- WHAT IS EXPECTED -
Repeat, without any change, the entries presented below.

[Collected data entries]
========================================================================

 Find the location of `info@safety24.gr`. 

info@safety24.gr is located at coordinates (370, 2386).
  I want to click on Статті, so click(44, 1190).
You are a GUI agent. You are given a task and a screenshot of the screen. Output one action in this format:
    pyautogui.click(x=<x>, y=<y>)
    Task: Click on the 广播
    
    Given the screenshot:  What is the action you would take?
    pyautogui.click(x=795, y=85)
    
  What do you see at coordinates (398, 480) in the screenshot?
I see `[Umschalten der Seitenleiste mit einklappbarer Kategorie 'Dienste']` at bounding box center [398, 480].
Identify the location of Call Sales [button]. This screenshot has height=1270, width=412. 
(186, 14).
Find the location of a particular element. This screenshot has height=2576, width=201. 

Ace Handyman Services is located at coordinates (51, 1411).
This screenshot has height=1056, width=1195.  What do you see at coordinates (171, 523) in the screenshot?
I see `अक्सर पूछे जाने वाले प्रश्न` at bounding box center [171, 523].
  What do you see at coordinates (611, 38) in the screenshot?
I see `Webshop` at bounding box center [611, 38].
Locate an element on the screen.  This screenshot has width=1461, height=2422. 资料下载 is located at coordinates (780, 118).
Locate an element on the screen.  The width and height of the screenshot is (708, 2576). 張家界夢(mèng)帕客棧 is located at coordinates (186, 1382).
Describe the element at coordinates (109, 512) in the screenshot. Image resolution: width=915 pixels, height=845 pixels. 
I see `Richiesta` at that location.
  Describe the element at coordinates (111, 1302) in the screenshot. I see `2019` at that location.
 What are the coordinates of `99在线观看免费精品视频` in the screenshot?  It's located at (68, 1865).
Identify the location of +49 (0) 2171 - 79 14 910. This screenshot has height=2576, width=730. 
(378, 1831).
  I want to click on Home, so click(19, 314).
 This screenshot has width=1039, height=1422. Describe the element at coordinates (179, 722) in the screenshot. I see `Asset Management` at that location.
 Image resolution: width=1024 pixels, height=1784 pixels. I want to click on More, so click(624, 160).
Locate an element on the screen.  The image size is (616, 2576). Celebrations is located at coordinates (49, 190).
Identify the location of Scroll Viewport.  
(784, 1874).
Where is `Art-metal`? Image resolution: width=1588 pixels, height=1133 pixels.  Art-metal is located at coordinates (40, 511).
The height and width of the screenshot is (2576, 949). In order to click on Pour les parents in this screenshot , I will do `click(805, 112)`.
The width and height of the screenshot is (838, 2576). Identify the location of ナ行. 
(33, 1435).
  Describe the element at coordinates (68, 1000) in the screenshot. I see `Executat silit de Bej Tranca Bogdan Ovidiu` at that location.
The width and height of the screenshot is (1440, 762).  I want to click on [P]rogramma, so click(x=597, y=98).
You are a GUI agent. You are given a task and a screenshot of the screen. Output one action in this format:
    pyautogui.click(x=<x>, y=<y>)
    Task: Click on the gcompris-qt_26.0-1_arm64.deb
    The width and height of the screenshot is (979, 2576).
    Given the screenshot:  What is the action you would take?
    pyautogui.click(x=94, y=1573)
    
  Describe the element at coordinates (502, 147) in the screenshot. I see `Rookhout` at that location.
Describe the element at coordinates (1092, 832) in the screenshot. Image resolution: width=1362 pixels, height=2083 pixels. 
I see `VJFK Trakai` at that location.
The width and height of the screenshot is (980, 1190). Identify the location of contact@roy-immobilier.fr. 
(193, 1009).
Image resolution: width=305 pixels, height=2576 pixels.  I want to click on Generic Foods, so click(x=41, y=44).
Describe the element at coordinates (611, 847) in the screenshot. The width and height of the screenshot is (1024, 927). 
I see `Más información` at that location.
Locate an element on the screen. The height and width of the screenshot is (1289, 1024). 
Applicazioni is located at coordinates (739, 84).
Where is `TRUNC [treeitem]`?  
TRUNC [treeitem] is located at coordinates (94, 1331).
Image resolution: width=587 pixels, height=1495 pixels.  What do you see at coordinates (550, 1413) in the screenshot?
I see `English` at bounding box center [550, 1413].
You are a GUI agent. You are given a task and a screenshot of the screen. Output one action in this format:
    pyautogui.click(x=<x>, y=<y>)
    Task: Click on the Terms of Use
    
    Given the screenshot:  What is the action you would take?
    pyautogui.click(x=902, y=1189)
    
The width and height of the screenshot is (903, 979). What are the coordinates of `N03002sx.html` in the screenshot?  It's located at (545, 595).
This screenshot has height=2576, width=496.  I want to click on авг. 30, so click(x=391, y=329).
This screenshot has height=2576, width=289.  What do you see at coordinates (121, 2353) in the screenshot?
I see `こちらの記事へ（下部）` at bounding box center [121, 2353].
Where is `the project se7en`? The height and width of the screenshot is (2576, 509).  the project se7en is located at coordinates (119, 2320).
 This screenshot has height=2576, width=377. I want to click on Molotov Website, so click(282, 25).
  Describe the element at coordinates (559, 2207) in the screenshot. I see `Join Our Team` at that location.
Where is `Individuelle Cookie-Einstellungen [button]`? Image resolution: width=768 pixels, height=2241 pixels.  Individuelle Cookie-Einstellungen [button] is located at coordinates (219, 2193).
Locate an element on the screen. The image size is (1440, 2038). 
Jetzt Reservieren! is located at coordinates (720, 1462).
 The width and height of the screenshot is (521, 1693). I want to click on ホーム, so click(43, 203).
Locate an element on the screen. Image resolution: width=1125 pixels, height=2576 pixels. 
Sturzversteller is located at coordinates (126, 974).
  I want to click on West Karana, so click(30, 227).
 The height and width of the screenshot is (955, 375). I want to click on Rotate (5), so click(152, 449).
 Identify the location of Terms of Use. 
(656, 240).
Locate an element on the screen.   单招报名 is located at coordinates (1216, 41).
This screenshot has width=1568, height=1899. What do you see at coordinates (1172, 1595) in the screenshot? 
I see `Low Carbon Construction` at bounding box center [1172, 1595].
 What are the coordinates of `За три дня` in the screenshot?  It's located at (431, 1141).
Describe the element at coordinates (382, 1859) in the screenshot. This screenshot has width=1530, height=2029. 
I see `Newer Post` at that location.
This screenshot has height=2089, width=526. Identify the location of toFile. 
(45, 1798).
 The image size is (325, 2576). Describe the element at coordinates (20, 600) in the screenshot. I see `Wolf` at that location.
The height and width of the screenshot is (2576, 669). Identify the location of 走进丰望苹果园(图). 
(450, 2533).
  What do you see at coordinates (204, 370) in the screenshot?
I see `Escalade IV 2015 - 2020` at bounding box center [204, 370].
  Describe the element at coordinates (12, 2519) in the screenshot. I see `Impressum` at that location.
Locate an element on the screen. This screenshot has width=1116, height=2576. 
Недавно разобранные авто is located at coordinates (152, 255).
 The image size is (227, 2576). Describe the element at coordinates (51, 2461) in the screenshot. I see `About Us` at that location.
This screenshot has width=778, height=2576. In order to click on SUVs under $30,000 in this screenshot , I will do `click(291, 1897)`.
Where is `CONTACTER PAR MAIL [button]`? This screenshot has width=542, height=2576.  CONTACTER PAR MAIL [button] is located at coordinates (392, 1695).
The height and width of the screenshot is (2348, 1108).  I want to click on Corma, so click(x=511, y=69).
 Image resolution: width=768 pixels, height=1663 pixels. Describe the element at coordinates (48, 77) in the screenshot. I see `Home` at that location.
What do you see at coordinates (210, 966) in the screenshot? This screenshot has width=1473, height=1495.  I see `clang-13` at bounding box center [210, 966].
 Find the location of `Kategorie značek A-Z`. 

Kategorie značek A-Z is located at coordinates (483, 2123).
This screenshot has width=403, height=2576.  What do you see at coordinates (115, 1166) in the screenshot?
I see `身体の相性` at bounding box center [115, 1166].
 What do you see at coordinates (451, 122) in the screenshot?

========================================================================

- YOUR RESPONSE -
 Find the location of `info@safety24.gr`. 

info@safety24.gr is located at coordinates (370, 2386).
  I want to click on Статті, so click(44, 1190).
You are a GUI agent. You are given a task and a screenshot of the screen. Output one action in this format:
    pyautogui.click(x=<x>, y=<y>)
    Task: Click on the 广播
    
    Given the screenshot:  What is the action you would take?
    pyautogui.click(x=795, y=85)
    
  What do you see at coordinates (398, 480) in the screenshot?
I see `[Umschalten der Seitenleiste mit einklappbarer Kategorie 'Dienste']` at bounding box center [398, 480].
Identify the location of Call Sales [button]. This screenshot has height=1270, width=412. 
(186, 14).
Find the location of a particular element. This screenshot has height=2576, width=201. 

Ace Handyman Services is located at coordinates (51, 1411).
This screenshot has height=1056, width=1195.  What do you see at coordinates (171, 523) in the screenshot?
I see `अक्सर पूछे जाने वाले प्रश्न` at bounding box center [171, 523].
  What do you see at coordinates (611, 38) in the screenshot?
I see `Webshop` at bounding box center [611, 38].
Locate an element on the screen.  This screenshot has width=1461, height=2422. 资料下载 is located at coordinates (780, 118).
Locate an element on the screen.  The width and height of the screenshot is (708, 2576). 張家界夢(mèng)帕客棧 is located at coordinates (186, 1382).
Describe the element at coordinates (109, 512) in the screenshot. Image resolution: width=915 pixels, height=845 pixels. 
I see `Richiesta` at that location.
  Describe the element at coordinates (111, 1302) in the screenshot. I see `2019` at that location.
 What are the coordinates of `99在线观看免费精品视频` in the screenshot?  It's located at (68, 1865).
Identify the location of +49 (0) 2171 - 79 14 910. This screenshot has height=2576, width=730. 
(378, 1831).
  I want to click on Home, so click(19, 314).
 This screenshot has width=1039, height=1422. Describe the element at coordinates (179, 722) in the screenshot. I see `Asset Management` at that location.
 Image resolution: width=1024 pixels, height=1784 pixels. I want to click on More, so click(624, 160).
Locate an element on the screen.  The image size is (616, 2576). Celebrations is located at coordinates (49, 190).
Identify the location of Scroll Viewport.  
(784, 1874).
Where is `Art-metal`? Image resolution: width=1588 pixels, height=1133 pixels.  Art-metal is located at coordinates (40, 511).
The height and width of the screenshot is (2576, 949). In order to click on Pour les parents in this screenshot , I will do `click(805, 112)`.
The width and height of the screenshot is (838, 2576). Identify the location of ナ行. 
(33, 1435).
  Describe the element at coordinates (68, 1000) in the screenshot. I see `Executat silit de Bej Tranca Bogdan Ovidiu` at that location.
The width and height of the screenshot is (1440, 762).  I want to click on [P]rogramma, so click(x=597, y=98).
You are a GUI agent. You are given a task and a screenshot of the screen. Output one action in this format:
    pyautogui.click(x=<x>, y=<y>)
    Task: Click on the gcompris-qt_26.0-1_arm64.deb
    The width and height of the screenshot is (979, 2576).
    Given the screenshot:  What is the action you would take?
    pyautogui.click(x=94, y=1573)
    
  Describe the element at coordinates (502, 147) in the screenshot. I see `Rookhout` at that location.
Describe the element at coordinates (1092, 832) in the screenshot. Image resolution: width=1362 pixels, height=2083 pixels. 
I see `VJFK Trakai` at that location.
The width and height of the screenshot is (980, 1190). Identify the location of contact@roy-immobilier.fr. 
(193, 1009).
Image resolution: width=305 pixels, height=2576 pixels.  I want to click on Generic Foods, so click(x=41, y=44).
Describe the element at coordinates (611, 847) in the screenshot. The width and height of the screenshot is (1024, 927). 
I see `Más información` at that location.
Locate an element on the screen. The height and width of the screenshot is (1289, 1024). 
Applicazioni is located at coordinates (739, 84).
Where is `TRUNC [treeitem]`?  
TRUNC [treeitem] is located at coordinates (94, 1331).
Image resolution: width=587 pixels, height=1495 pixels.  What do you see at coordinates (550, 1413) in the screenshot?
I see `English` at bounding box center [550, 1413].
You are a GUI agent. You are given a task and a screenshot of the screen. Output one action in this format:
    pyautogui.click(x=<x>, y=<y>)
    Task: Click on the Terms of Use
    
    Given the screenshot:  What is the action you would take?
    pyautogui.click(x=902, y=1189)
    
The width and height of the screenshot is (903, 979). What are the coordinates of `N03002sx.html` in the screenshot?  It's located at (545, 595).
This screenshot has height=2576, width=496.  I want to click on авг. 30, so click(x=391, y=329).
This screenshot has height=2576, width=289.  What do you see at coordinates (121, 2353) in the screenshot?
I see `こちらの記事へ（下部）` at bounding box center [121, 2353].
Where is `the project se7en`? The height and width of the screenshot is (2576, 509).  the project se7en is located at coordinates (119, 2320).
 This screenshot has height=2576, width=377. I want to click on Molotov Website, so click(282, 25).
  Describe the element at coordinates (559, 2207) in the screenshot. I see `Join Our Team` at that location.
Where is `Individuelle Cookie-Einstellungen [button]`? Image resolution: width=768 pixels, height=2241 pixels.  Individuelle Cookie-Einstellungen [button] is located at coordinates (219, 2193).
Locate an element on the screen. The image size is (1440, 2038). 
Jetzt Reservieren! is located at coordinates (720, 1462).
 The width and height of the screenshot is (521, 1693). I want to click on ホーム, so click(43, 203).
Locate an element on the screen. Image resolution: width=1125 pixels, height=2576 pixels. 
Sturzversteller is located at coordinates (126, 974).
  I want to click on West Karana, so click(30, 227).
 The height and width of the screenshot is (955, 375). I want to click on Rotate (5), so click(152, 449).
 Identify the location of Terms of Use. 
(656, 240).
Locate an element on the screen.   单招报名 is located at coordinates (1216, 41).
This screenshot has width=1568, height=1899. What do you see at coordinates (1172, 1595) in the screenshot? 
I see `Low Carbon Construction` at bounding box center [1172, 1595].
 What are the coordinates of `За три дня` in the screenshot?  It's located at (431, 1141).
Describe the element at coordinates (382, 1859) in the screenshot. This screenshot has width=1530, height=2029. 
I see `Newer Post` at that location.
This screenshot has height=2089, width=526. Identify the location of toFile. 
(45, 1798).
 The image size is (325, 2576). Describe the element at coordinates (20, 600) in the screenshot. I see `Wolf` at that location.
The height and width of the screenshot is (2576, 669). Identify the location of 走进丰望苹果园(图). 
(450, 2533).
  What do you see at coordinates (204, 370) in the screenshot?
I see `Escalade IV 2015 - 2020` at bounding box center [204, 370].
  Describe the element at coordinates (12, 2519) in the screenshot. I see `Impressum` at that location.
Locate an element on the screen. This screenshot has width=1116, height=2576. 
Недавно разобранные авто is located at coordinates (152, 255).
 The image size is (227, 2576). Describe the element at coordinates (51, 2461) in the screenshot. I see `About Us` at that location.
This screenshot has width=778, height=2576. In order to click on SUVs under $30,000 in this screenshot , I will do `click(291, 1897)`.
Where is `CONTACTER PAR MAIL [button]`? This screenshot has width=542, height=2576.  CONTACTER PAR MAIL [button] is located at coordinates (392, 1695).
The height and width of the screenshot is (2348, 1108).  I want to click on Corma, so click(x=511, y=69).
 Image resolution: width=768 pixels, height=1663 pixels. Describe the element at coordinates (48, 77) in the screenshot. I see `Home` at that location.
What do you see at coordinates (210, 966) in the screenshot? This screenshot has width=1473, height=1495.  I see `clang-13` at bounding box center [210, 966].
 Find the location of `Kategorie značek A-Z`. 

Kategorie značek A-Z is located at coordinates (483, 2123).
This screenshot has width=403, height=2576.  What do you see at coordinates (115, 1166) in the screenshot?
I see `身体の相性` at bounding box center [115, 1166].
 What do you see at coordinates (451, 122) in the screenshot?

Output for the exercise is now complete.